Task details: A faithful copy of every entry, with the pictures removed, is what is needed here.

[Collected data]
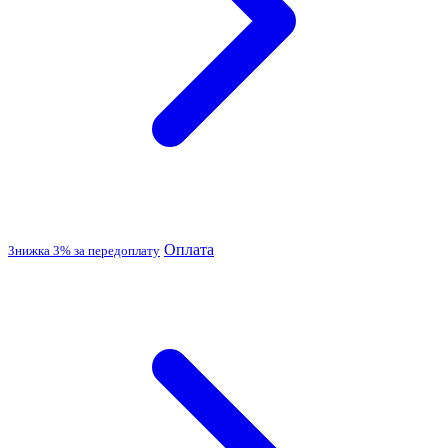
Оплата
Знижка 3% за передоплату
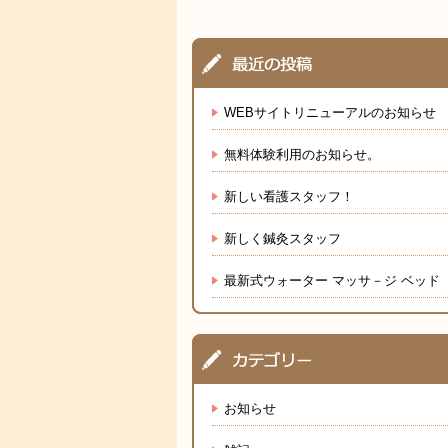
WEBサイトリニューアルのお知らせ
無料体験利用のお知らせ。
新しい看護スタッフ！
新しく鍼灸スタッフ
最新式ウォーター マッサ－ジ ベッド
お知らせ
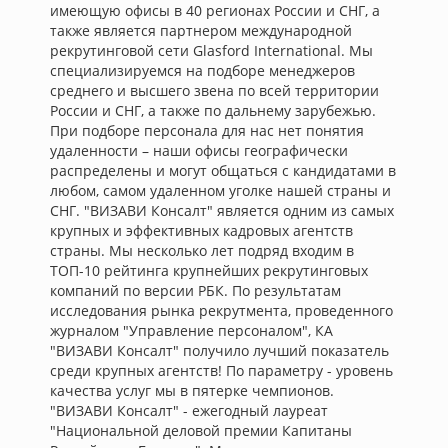
имеющую офисы в 40 регионах России и СНГ, а
также является партнером международной
рекрутинговой сети Glasford International. Мы
специализируемся на подборе менеджеров
среднего и высшего звена по всей территории
России и СНГ, а также по дальнему зарубежью.
При подборе персонала для нас нет понятия
удаленности – наши офисы географически
распределены и могут общаться с кандидатами в
любом, самом удаленном уголке нашей страны и
СНГ. "ВИЗАВИ Консалт" является одним из самых
крупных и эффективных кадровых агентств
страны. Мы несколько лет подряд входим в
ТОП-10 рейтинга крупнейших рекрутинговых
компаний по версии РБК. По результатам
исследования рынка рекрутмента, проведенного
журналом "Управление персоналом", КА
"ВИЗАВИ Консалт" получило лучший показатель
среди крупных агентств! По параметру - уровень
качества услуг мы в пятерке чемпионов.
"ВИЗАВИ Консалт" - ежегодный лауреат
"Национальной деловой премии Капитаны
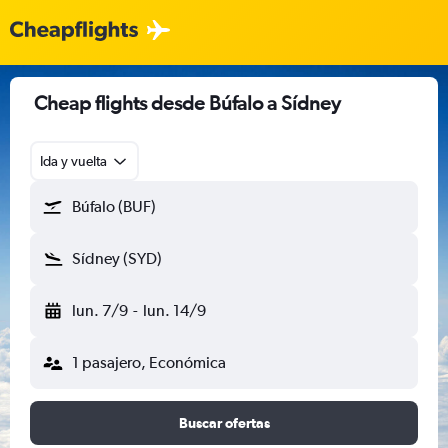
Cheap flights desde Búfalo a Sídney
Ida y vuelta
Búfalo (BUF)
Sídney (SYD)
lun. 7/9
-
lun. 14/9
1 pasajero, Económica
Buscar ofertas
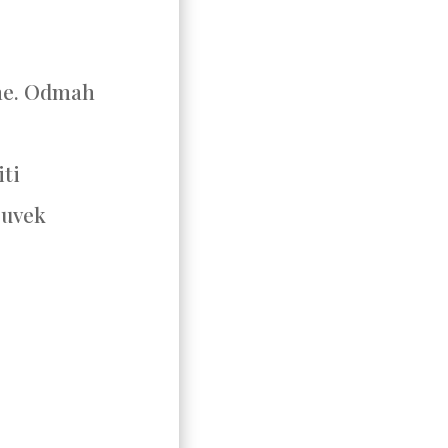
eme. Odmah
iti
 uvek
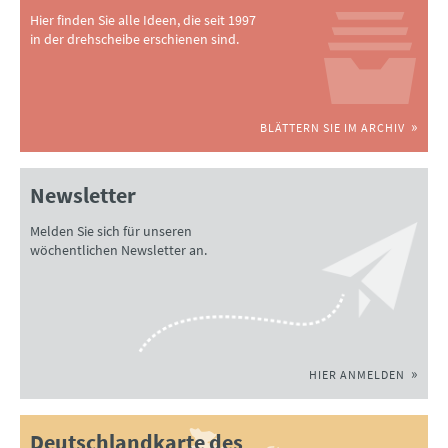
Hier finden Sie alle Ideen, die seit 1997
in der drehscheibe erschienen sind.
BLÄTTERN SIE IM ARCHIV
Newsletter
Melden Sie sich für unseren
wöchentlichen Newsletter an.
HIER ANMELDEN
Deutschlandkarte des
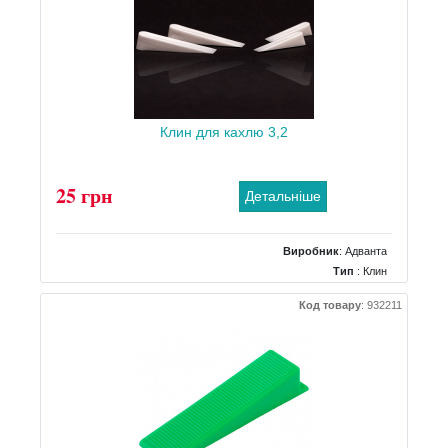
Клин для кахлю 3,2
25 грн
Детальніше
Виробник
:
Адванта
Тип
: Клин
Код товару
:
932211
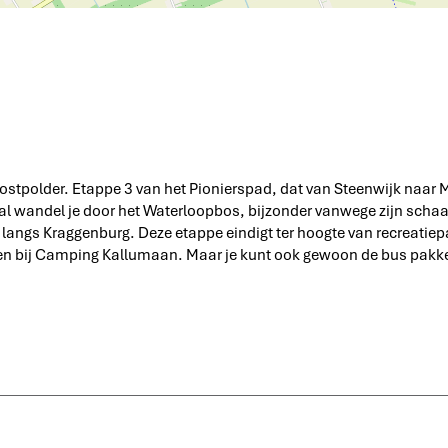
o
u
/
m
B
b
r
t
V
s
i
e
u
o
k
P
a
t
e
i
s
d
r
n
e
n
t
e
o
S
n
g
e
V
e
a
g
e
n
o
f
a
e
g
o
L
z
w
e
r
a
e
o
w
s
b
o
o
t
/
n
doostpolder. Etappe 3 van het Pionierspad, dat van Steenwijk naar
o
/
D
n
anaal wandel je door het Waterloopbos, bijzonder vanwege zijn sch
e
d
angs Kraggenburg. Deze etappe eindigt ter hoogte van recreatiepa
V
e
chten bij Camping Kallumaan. Maar je kunt ook gewoon de bus pakke
o
V
o
o
r
o
s
r
t
s
t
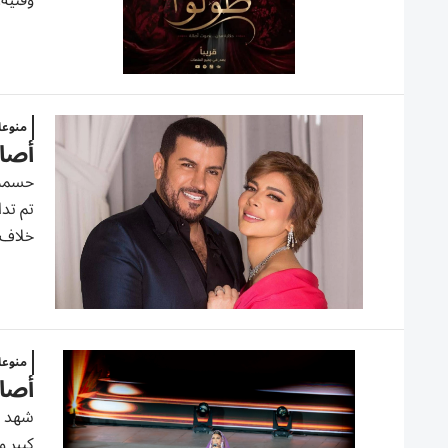
وفنية.
منوع
أصال
حسمت ا
تم تدا
خلاف 
منوع
أصال
شهد م
كبير 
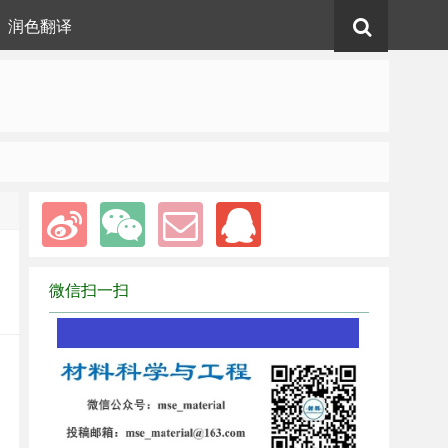
润色翻译
微信扫一扫
1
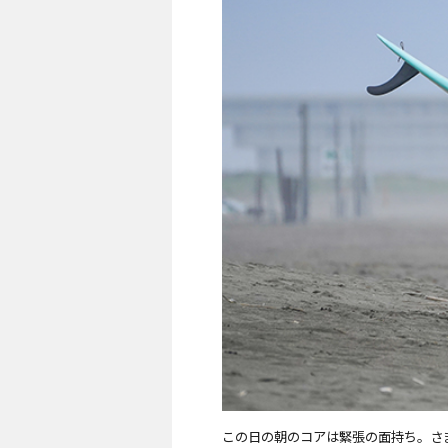
この日の朝のコアは緊張の面持ち。さ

Result of the exercise:
Оплата
Знижка 3% за передоплату
WEBサイトリニューアルのお知らせ
無料体験利用のお知らせ。
新しい看護スタッフ！
新しく鍼灸スタッフ
最新式ウォーター マッサ－ジ ベッド
お知らせ
имеющую офисы в 40 регионах России и СНГ, а
также является партнером международной
рекрутинговой сети Glasford International. Мы
специализируемся на подборе менеджеров
среднего и высшего звена по всей территории
России и СНГ, а также по дальнему зарубежью.
При подборе персонала для нас нет понятия
удаленности – наши офисы географически
распределены и могут общаться с кандидатами в
любом, самом удаленном уголке нашей страны и
СНГ. "ВИЗАВИ Консалт" является одним из самых
крупных и эффективных кадровых агентств
страны. Мы несколько лет подряд входим в
ТОП-10 рейтинга крупнейших рекрутинговых
компаний по версии РБК. По результатам
исследования рынка рекрутмента, проведенного
журналом "Управление персоналом", КА
"ВИЗАВИ Консалт" получило лучший показатель
среди крупных агентств! По параметру - уровень
качества услуг мы в пятерке чемпионов.
"ВИЗАВИ Консалт" - ежегодный лауреат
"Национальной деловой премии Капитаны
Cheap flights desde Búfalo a Sídney
Ida y vuelta
Búfalo (BUF)
Sídney (SYD)
lun. 7/9
-
lun. 14/9
1 pasajero, Económica
Buscar ofertas
eme. Odmah
iti
 uvek
Hier finden Sie alle Ideen, die seit 1997
in der drehscheibe erschienen sind.
BLÄTTERN SIE IM ARCHIV
Newsletter
Melden Sie sich für unseren
wöchentlichen Newsletter an.
HIER ANMELDEN
Deutschlandkarte des
Клин для кахлю 3,2
25 грн
Детальніше
Виробник
:
Адванта
Тип
: Клин
Код товару
:
932211
o
u
/
m
B
b
r
t
V
s
i
e
u
o
k
P
a
t
e
i
s
d
r
n
e
n
t
e
o
S
n
g
e
V
e
a
g
e
n
o
f
a
e
g
o
L
z
w
e
r
a
e
o
w
s
b
o
o
t
/
n
doostpolder. Etappe 3 van het Pionierspad, dat van Steenwijk naar
o
/
D
n
anaal wandel je door het Waterloopbos, bijzonder vanwege zijn sch
e
d
angs Kraggenburg. Deze etappe eindigt ter hoogte van recreatiepa
V
e
chten bij Camping Kallumaan. Maar je kunt ook gewoon de bus pakke
o
V
o
o
r
o
s
r
t
s
t
وفنية.
منوع
أصال
حسمت ا
تم تدا
خلاف 
منوع
أصال
شهد م
كبير 
润色翻译
微信扫一扫
1
この日の朝のコアは緊張の面持ち。さ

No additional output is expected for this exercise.